LokiRequestLatency

LokiRequestLatency #

The {{ $labels.job }} {{ $labels.route }} is experiencing {{ printf “%.2f” $value }}s 99th percentile latency

Alert Rule
alert: LokiRequestLatency
annotations:
  description: |-
    The {{ $labels.job }} {{ $labels.route }} is experiencing {{ printf "%.2f" $value }}s 99th percentile latency
      VALUE = {{ $value }}
      LABELS = {{ $labels }}    
  runbook: https://srerun.github.io/prometheus-alerts/runbooks/loki-internal/lokirequestlatency/
  summary: Loki request latency (instance {{ $labels.instance }})
expr: (histogram_quantile(0.99, sum(rate(loki_request_duration_seconds_bucket{route!~"(?i).*tail.*"}[5m]))
  by (le)))  > 1
for: 5m
labels:
  severity: critical

Here is a sample runbook for the LokiRequestLatency alert:

Meaning #

The LokiRequestLatency alert is triggered when the 99th percentile request latency for Loki requests exceeds 1 second over a 5-minute window.

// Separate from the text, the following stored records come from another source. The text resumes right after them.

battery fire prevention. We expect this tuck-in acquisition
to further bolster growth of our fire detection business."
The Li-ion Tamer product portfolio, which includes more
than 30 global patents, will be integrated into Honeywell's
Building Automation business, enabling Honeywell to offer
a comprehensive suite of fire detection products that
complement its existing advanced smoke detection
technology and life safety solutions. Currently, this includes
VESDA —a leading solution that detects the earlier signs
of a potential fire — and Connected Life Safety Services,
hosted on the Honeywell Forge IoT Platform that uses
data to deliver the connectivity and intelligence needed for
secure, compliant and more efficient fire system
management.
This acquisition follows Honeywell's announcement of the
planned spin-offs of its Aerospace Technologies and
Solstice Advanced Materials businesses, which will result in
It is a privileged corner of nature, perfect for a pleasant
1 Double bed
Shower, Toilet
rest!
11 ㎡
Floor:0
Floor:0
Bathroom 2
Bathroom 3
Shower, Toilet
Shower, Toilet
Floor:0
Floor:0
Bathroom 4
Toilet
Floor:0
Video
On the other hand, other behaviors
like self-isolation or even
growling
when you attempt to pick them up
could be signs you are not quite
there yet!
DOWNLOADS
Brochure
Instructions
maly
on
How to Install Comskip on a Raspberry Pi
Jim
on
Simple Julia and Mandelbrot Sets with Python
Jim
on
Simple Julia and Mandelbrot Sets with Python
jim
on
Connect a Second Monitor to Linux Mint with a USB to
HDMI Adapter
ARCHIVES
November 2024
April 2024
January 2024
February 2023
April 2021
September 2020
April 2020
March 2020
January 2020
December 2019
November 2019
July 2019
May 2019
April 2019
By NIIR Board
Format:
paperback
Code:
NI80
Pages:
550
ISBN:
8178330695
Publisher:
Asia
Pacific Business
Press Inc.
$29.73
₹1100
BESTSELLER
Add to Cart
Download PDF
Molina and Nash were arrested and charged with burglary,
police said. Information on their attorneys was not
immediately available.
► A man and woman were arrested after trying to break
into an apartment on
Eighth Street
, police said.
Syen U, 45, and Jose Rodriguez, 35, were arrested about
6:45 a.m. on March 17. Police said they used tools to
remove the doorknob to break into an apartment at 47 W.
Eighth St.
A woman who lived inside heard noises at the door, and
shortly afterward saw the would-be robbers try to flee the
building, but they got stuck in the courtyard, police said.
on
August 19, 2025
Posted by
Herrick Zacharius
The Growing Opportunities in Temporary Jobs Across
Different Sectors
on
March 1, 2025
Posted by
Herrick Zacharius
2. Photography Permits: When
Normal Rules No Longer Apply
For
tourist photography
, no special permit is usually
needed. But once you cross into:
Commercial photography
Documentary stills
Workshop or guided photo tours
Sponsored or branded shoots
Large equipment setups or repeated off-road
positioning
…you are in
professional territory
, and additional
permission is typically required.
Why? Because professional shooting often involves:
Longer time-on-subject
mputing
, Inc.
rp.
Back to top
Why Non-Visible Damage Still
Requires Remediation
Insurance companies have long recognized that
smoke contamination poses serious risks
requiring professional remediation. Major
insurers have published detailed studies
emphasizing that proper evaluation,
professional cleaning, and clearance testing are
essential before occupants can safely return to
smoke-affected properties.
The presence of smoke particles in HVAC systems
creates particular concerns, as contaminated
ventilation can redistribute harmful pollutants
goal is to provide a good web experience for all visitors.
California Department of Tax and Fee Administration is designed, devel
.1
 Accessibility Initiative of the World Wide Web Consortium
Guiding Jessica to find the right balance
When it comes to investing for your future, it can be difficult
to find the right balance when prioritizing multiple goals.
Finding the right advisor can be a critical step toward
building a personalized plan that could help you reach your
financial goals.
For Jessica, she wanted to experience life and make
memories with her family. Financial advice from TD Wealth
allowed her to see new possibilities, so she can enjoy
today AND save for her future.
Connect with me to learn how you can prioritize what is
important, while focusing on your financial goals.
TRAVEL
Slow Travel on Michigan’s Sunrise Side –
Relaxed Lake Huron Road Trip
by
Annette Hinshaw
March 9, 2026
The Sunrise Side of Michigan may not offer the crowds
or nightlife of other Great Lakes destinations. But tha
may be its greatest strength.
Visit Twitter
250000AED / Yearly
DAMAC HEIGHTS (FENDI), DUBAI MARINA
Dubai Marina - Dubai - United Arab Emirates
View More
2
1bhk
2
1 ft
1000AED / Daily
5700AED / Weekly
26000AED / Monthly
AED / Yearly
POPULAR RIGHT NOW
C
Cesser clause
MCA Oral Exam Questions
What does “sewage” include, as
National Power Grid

This alert is critical, indicating a severe performance issue with Loki.

Impact #

  • High latency can cause delays in log processing and querying, leading to poor user experience and delayed insights.
  • This can also lead to increased memory usage and potential crashes in Loki components.
  • Services relying on Loki for logging and monitoring may be impacted, causing cascading failures.

Diagnosis #

To diagnose the root cause of this issue:

  1. Check the Loki instance(s) indicated in the alert label for any signs of high load, GC pauses, or resource contention.
  2. Investigate recent changes to the Loki configuration, deployed applications, or infrastructure that may be contributing to the increased latency.
  3. Review the Loki request logs to identify patterns or anomalies in the requests that may be causing the latency.
  4. Verify that the Loki cluster is properly sized and scaled to handle the current load.

Mitigation #

To mitigate this issue:

  1. Immediately investigate and address any underlying resource contention or configuration issues in the Loki instance(s).
  2. Consider scaling up or horizontally scaling the Loki cluster to handle the increased load.
  3. Optimize Loki configuration to improve performance, such as adjusting the ingestion rate, batch size, or query concurrency.
  4. Implement caching or other optimization techniques to reduce the load on Loki.
  5. Roll back recent changes to the Loki configuration or deployed applications if deemed necessary.
  6. Monitor the Loki request latency and adjust the alert threshold accordingly to ensure it is set to a reasonable value for the specific Loki deployment.